NURHAK’TA BULUNAN ASKERİ HARİTALAR
1971 yılında Nurhak’ta yakalanan THKO gerillalarından Metin Yıldırımtürk’ün üzerinde askeri haritalar bulundu. 78 pafta harita. 1 bölü 25 binlik askeri haritaların üzerinde, “Harp Akademileri Komutanlığına mahsustur” yazısı bulunuyordu. Haritaların altında, Akademi’nin “Demirbaştır” damgası göze çarpıyordu.
Harp Akademisi’nin haritaları Nurhak’a nasıl gelmişti?
O dönemde Akademi’de iki Binbaşı görev yapıyordu.

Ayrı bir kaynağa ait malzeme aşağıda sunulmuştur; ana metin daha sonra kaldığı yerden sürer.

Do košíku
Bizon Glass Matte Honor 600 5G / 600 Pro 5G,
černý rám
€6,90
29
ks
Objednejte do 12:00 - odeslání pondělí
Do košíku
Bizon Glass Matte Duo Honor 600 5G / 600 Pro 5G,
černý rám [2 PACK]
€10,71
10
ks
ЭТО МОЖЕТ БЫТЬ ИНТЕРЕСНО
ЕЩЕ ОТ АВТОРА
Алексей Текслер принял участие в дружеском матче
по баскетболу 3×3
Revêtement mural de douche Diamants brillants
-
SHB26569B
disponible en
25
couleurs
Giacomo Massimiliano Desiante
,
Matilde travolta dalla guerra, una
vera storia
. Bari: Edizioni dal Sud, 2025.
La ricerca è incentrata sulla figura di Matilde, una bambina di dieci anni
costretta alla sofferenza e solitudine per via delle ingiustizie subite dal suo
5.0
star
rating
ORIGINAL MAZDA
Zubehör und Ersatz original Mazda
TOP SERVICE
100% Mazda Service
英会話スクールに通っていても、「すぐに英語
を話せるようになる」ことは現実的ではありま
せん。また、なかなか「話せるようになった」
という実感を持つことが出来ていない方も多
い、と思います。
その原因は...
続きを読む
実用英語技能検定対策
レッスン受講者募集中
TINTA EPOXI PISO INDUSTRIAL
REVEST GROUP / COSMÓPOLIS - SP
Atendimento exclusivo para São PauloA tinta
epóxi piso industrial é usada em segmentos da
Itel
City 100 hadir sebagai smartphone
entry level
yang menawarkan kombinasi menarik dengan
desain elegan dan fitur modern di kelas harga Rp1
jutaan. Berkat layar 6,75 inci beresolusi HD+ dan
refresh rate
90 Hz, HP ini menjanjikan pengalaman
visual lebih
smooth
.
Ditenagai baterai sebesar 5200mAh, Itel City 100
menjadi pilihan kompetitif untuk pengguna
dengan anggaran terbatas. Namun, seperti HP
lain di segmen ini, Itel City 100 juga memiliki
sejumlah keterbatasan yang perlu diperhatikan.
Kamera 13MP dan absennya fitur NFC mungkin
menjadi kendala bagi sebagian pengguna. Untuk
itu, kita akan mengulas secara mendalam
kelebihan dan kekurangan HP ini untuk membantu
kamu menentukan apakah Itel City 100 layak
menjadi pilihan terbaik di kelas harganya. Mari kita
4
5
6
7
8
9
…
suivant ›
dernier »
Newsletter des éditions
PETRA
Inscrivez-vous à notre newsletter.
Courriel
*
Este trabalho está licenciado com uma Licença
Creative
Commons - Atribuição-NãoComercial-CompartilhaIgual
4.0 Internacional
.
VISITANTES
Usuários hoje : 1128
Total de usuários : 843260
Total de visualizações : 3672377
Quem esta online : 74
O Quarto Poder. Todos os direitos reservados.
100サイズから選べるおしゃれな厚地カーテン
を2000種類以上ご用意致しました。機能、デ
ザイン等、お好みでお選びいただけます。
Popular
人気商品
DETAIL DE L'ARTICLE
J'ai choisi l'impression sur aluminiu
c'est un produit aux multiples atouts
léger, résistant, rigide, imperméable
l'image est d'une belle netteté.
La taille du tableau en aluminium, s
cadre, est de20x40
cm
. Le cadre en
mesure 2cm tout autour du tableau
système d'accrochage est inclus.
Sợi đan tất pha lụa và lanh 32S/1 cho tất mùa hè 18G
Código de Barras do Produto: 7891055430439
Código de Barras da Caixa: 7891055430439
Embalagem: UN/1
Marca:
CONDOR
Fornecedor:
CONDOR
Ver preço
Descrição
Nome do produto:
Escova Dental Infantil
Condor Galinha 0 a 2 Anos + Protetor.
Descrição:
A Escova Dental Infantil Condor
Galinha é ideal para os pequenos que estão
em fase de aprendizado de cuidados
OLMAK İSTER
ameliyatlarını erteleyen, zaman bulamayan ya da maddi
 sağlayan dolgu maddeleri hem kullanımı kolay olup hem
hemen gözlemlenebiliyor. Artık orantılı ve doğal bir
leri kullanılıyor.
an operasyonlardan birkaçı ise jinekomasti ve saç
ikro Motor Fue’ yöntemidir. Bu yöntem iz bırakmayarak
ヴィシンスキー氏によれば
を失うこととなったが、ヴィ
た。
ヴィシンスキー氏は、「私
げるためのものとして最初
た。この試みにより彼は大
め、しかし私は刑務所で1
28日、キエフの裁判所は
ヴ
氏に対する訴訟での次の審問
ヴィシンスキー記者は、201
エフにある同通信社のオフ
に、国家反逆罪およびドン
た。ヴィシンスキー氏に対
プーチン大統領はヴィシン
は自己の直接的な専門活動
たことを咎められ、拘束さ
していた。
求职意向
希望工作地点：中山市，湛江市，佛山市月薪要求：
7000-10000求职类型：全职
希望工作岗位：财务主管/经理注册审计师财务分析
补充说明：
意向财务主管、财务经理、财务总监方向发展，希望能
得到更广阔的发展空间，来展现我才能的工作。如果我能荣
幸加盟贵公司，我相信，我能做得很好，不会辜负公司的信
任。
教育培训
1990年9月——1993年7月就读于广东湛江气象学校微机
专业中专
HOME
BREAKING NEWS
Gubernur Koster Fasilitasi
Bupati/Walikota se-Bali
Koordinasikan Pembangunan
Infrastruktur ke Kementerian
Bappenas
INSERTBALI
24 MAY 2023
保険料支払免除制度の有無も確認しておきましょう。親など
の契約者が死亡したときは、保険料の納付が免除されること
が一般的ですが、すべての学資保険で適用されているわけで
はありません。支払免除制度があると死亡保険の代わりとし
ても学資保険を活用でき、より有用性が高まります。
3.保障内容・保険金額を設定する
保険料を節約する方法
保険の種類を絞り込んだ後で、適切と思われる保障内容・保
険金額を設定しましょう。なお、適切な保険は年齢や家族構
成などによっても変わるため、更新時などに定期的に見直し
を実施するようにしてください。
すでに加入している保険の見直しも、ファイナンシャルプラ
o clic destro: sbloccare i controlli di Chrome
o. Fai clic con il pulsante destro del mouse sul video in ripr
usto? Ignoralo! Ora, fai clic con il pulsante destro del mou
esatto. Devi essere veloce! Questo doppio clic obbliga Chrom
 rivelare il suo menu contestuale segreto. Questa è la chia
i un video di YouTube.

Gelecekte Jandarma Genel Komutanı olacak olan Eşref Bitlis ile 1995 yılında Milli Güvenlik Kurulu Genel Sekreterliği’nden emekli olan Doğan Bayazıt! İki Binbaşı Harp Akademisi’nde öğretim üyesi olarak bulunuyorlardı.
O dönemde, 9 Mart hareketi içinde faal olarak görev yapmış emekli bir subay, “İkisi de bize yakındı” diyor.
THKO’nun öyküsünü yakından yaşamış kişiler, Nurhak’ta bulunan askeri haritaların öyküsünü farklı anlatıyorlar:
“Askeri haritalar Harp Akademisi’nden alındı ama biz almadık. Haritaları Akademi’den, İstanbul Mimarlık Fakültesi istemiş, bir çalışma için. Hüseyin İnan, fakülte dekanının kasasından yürüttü haritaları!”
“İŞKENÇELİ SORGULARI KİM YAPTIYSA”
26 Temmuz 2017 günü yitirdiğimiz Talat Turhan ile Orgeneral Eşref Bitlis’in ölümüne neden olan uçak kazasını konuşmuştum. Turhan, “Orgeneral Bitlis’i kim öldürmüş olabilir?” sorumuza, net bir yanıt veriyor:
“Bizleri, Ziverbey’de işkenceli sorgulardan kim geçirdiyse onlar!”
12 Mart döneminin en uydurma davalarından biri olan, “Bomba Davası”nın bir numaralı sanığı Talat Turhan, Ziverbey sorgucularının kendisinden, Binbaşı Eşref Bitlis aleyhine ifade almak istediklerini söylemişti.